Ana Younker-Zimmerman was born without arms, but that hasn't stopped her in the classroom or on the job.
Using her toes and the edges of her feet, she quickly folds and tears apart tickets for use in lesson plans, and then wraps a rubber band around them — twice.
"She does her thing so nonchalantly," said Shannon Schubert, who as a work coordinator for Focus Beyond Transition Services arranged Younker-Zimmerman's part-time job at Junior Achievement of the Upper Midwest. "If I had no arms, I'd make a production of it."
A graduate of St. Paul's Humboldt High School, Younker-Zimmerman, 19, excelled in adapted sports, as well. So when the word went out recently that the Minnesota Twins wanted an inspirational athlete to throw out the first pitch on April 26, she got the call.
The feat was made possible because the ball in adapted softball actually is a whiffle ball, which she can flick with her foot. She has pitched before, too. As for her Twins performance, she wishes she had gotten more arc on the ball. But then she was pretty nervous.
Late, too. She said that she and her boyfriend, and her parents, Sarah Zimmerman and Kelly Younker, circled Target Field 10 times before they found the correct entrance.
Her invitation to deliver the opening pitch at a Twins game was not the first time she's been recognized for her talents.

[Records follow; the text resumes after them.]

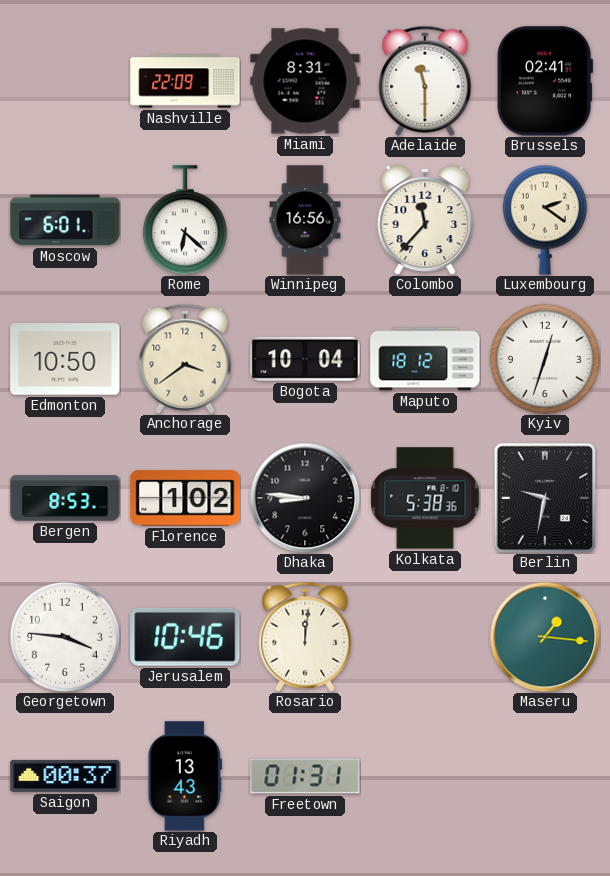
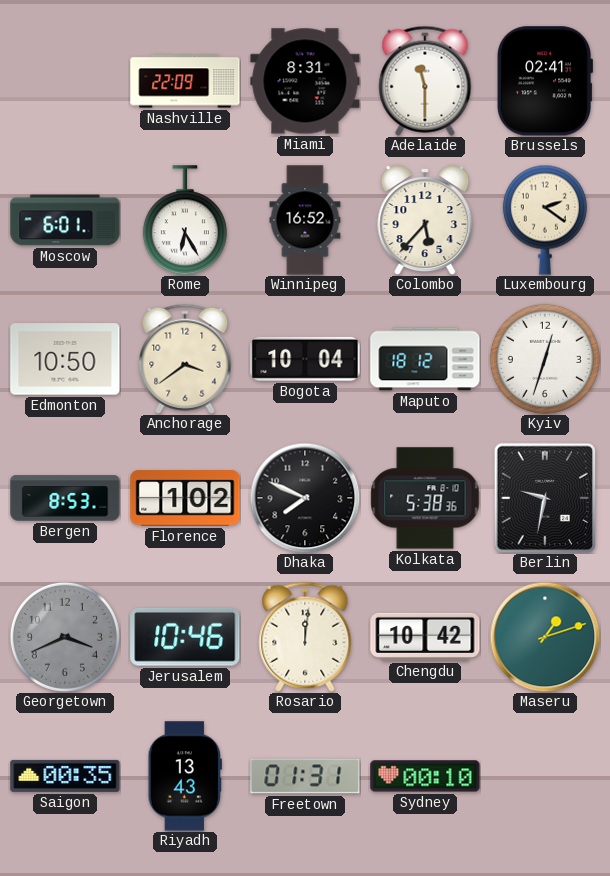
Rome: 6:22 -> 6:25
Winnipeg: 16:56 -> 16:52
Colombo: 11:37 -> 5:37
Dhaka: 8:46 -> 7:49
Georgetown: 3:46 -> 3:41
Georgetown dial: white -> grey
Chengdu: none -> 10:42
Maseru: 1:16 -> 1:12
Saigon: 00:37 -> 00:35
Sydney: none -> 00:10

Last year, Younker-Zimmerman was one of 43 female athletes honored by the St. Paul Area Athena Awards — and the only one to play adapted sports. The awards are given to outstanding female high school senior student-athletes in and around St. Paul. She earned nearly a 4.0 grade-point average, she said, and when asked about her favorite subjects, replied: "History. Math. Not science."